Coffee is best when it’s used within days of being roasted to be sure you get the absolute freshest beans. But few of us have access to a local roaster, nor the ability to roast our own.
Oxygen and bright light are the worst in terms of flavor for roasted beans, so be wary of buying beans in bulk. This is because the storage tubes can get coated with coffee oils and then turn rancid.
The best types of coffee beans to get are packaged by quality-conscious roasters, sold in sturdy vacuum-sealed bags.
When you get your beans home, it is best to store them in an airtight container such as a glass canning jar or a ceramic storage crock with a rubber-gasket seal.
Keep your beans at room temperature and never refrigerate them. Roasted beans take up food odors and moisture as they are porous.
The best kind of coffee to get is 100% Arabica beans. Cheap alternatives may contain Robusta beans for their higher caffeine content but harsh flavor. Always make sure you check the ingredients before purchasing from a brand you don't know.
Specialty coffees that clearly label the country, region, or estate of origin provide a lifetime of tasty experiences.
Using beans fresh ground before brewed tend to be best, because coffee starts to lose its quality almost immediately once it has been ground. However, finer grinds tend to produce more flavor, so make sure you have a good grinder or buy ground coffee.
There are lots of valid reasons why many people prefer ground over whole bean coffee. Some people don’t own a grinder themselves. Many more don’t have the time to grind whole beans into perfection; we are all so busy these days! A mess can be made by accident if you don’t use the grinder correctly, so for prevention’s sake from cleanup ground is a good way to go. Almost everyone needs their coffee to be ready to go, especially if they are heading to work, and ground can save some time.
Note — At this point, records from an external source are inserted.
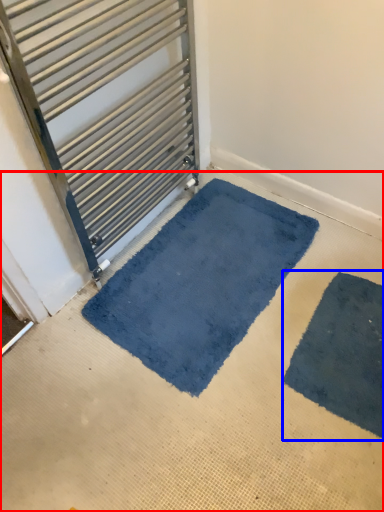 Question: Which object is closer to the camera taking this photo, concrete (highlighted by a red box) or bath mat (highlighted by a blue box)?

Choices:
 (A) concrete
 (B) bath mat

Answer: (A) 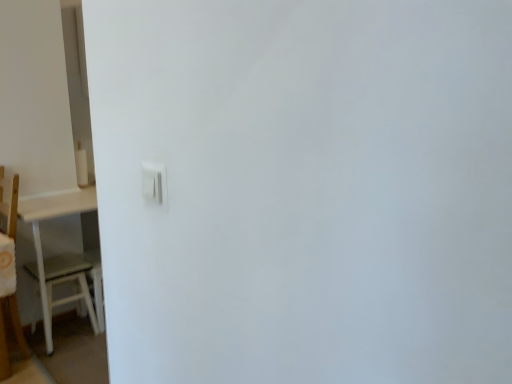 Describe the element at coordinates (50, 218) in the screenshot. The width and height of the screenshot is (512, 384). I see `white matte table at left` at that location.

Where is `white wooden table at left`? white wooden table at left is located at coordinates (14, 335).

This screenshot has width=512, height=384. Identify the location of white plastic light switch at center. (154, 184).

At what (x,y) coordinates should I click in order to perform the action: click on light switch lying above the white wooden table at left (from the image's perspective). Please return your answer as a coordinate pair (x, y). Looking at the image, I should click on (154, 184).

Would you say white wooden table at left is a long distance from white plastic light switch at center?

Absolutely, white wooden table at left is distant from white plastic light switch at center.

Is white wooden table at left bigger or smaller than white plastic light switch at center?

Considering their sizes, white wooden table at left takes up more space than white plastic light switch at center.

Can you tell me how much white matte table at left and white plastic light switch at center differ in facing direction?

white matte table at left and white plastic light switch at center are facing 87.4 degrees away from each other.

In the scene shown: Is white plastic light switch at center completely or partially inside white matte table at left?

Definitely not — white plastic light switch at center is not inside white matte table at left.

Between white matte table at left and white plastic light switch at center, which one is positioned in front?

white plastic light switch at center is in front.

From the image's perspective, which is below, white matte table at left or white plastic light switch at center?

white matte table at left, from the image's perspective.

Is the position of white plastic light switch at center more distant than that of white wooden table at left?

That is False.

Measure the distance between white plastic light switch at center and white wooden table at left.

white plastic light switch at center and white wooden table at left are 1.60 meters apart.

Which object is positioned more to the right, white plastic light switch at center or white wooden table at left?

white plastic light switch at center.

Which of these two, white plastic light switch at center or white wooden table at left, is wider?

white wooden table at left.

In terms of size, does white plastic light switch at center appear bigger or smaller than white matte table at left?

Clearly, white plastic light switch at center is smaller in size than white matte table at left.

Could you tell me if white plastic light switch at center is turned towards white matte table at left?

No, white plastic light switch at center is not oriented towards white matte table at left.

Is white plastic light switch at center closer to the viewer compared to white matte table at left?

That is True.

From the picture: Does white plastic light switch at center touch white matte table at left?

white plastic light switch at center is not next to white matte table at left, and they're not touching.

Considering the positions of objects white matte table at left and white wooden table at left in the image provided, who is more to the left, white matte table at left or white wooden table at left?

white wooden table at left.

Considering the relative sizes of white matte table at left and white wooden table at left in the image provided, is white matte table at left shorter than white wooden table at left?

Indeed, white matte table at left has a lesser height compared to white wooden table at left.

Is white matte table at left spatially inside white wooden table at left, or outside of it?

white matte table at left is located beyond the bounds of white wooden table at left.

Is white matte table at left positioned before white wooden table at left?

No, it is not.

From the image's perspective, is white wooden table at left located above or below white matte table at left?

Clearly, from the image's perspective, white wooden table at left is above white matte table at left.

Is white wooden table at left not near white matte table at left?

No, white wooden table at left is in close proximity to white matte table at left.

Considering the relative positions of white wooden table at left and white matte table at left in the image provided, is white wooden table at left behind white matte table at left?

No, white wooden table at left is in front of white matte table at left.

Does white wooden table at left turn towards white matte table at left?

Yes, white wooden table at left is turned towards white matte table at left.

The image size is (512, 384). I want to click on furniture lying behind the white plastic light switch at center, so click(x=14, y=335).

In order to click on light switch on the right side of white matte table at left in this screenshot , I will do `click(154, 184)`.

Based on their spatial positions, is white plastic light switch at center or white wooden table at left closer to white matte table at left?

white wooden table at left.

Considering their positions, is white plastic light switch at center positioned closer to white wooden table at left than white matte table at left?

white matte table at left.

From the image, which object appears to be nearer to white matte table at left, white wooden table at left or white plastic light switch at center?

white wooden table at left.

Based on the photo, based on their spatial positions, is white matte table at left or white wooden table at left further from white plastic light switch at center?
If noise is an issue, grinders can be pretty loud, so using ground can avoid disturbing the neighbors or kids while they’re sleeping.
Anyway, we totally get why some people prefer ground coffee over whole bean, and that's why we have that option too!
The proper strength standard measure is 2 level tablespoons per 6-ounce cup or about 2 ¾ tablespoons per 8-ounce cup. Using less coffee and hotter water tends to make a bitter brew.
Proper brewing temperature should be 200°F, or about 45 seconds off a full boil. If the water is too hot, it will extract compounds in the coffee that are bitter rather than fully satisfying.
Even the best coffee can turn bitter and foul tasting after reheating, boiling, or prolonged holding on a warming platform. So drink up!
Be sure to regularly clean your coffee storage containers and grinders every few weeks to remove oily buildup. Clean your coffee maker monthly with a strong solution of vinegar or a specialty descaling product to dissolve any mineral deposits and thoroughly rinse before reuse.
With these tips we wish you happy brewing. May your next cup of coffee be divine!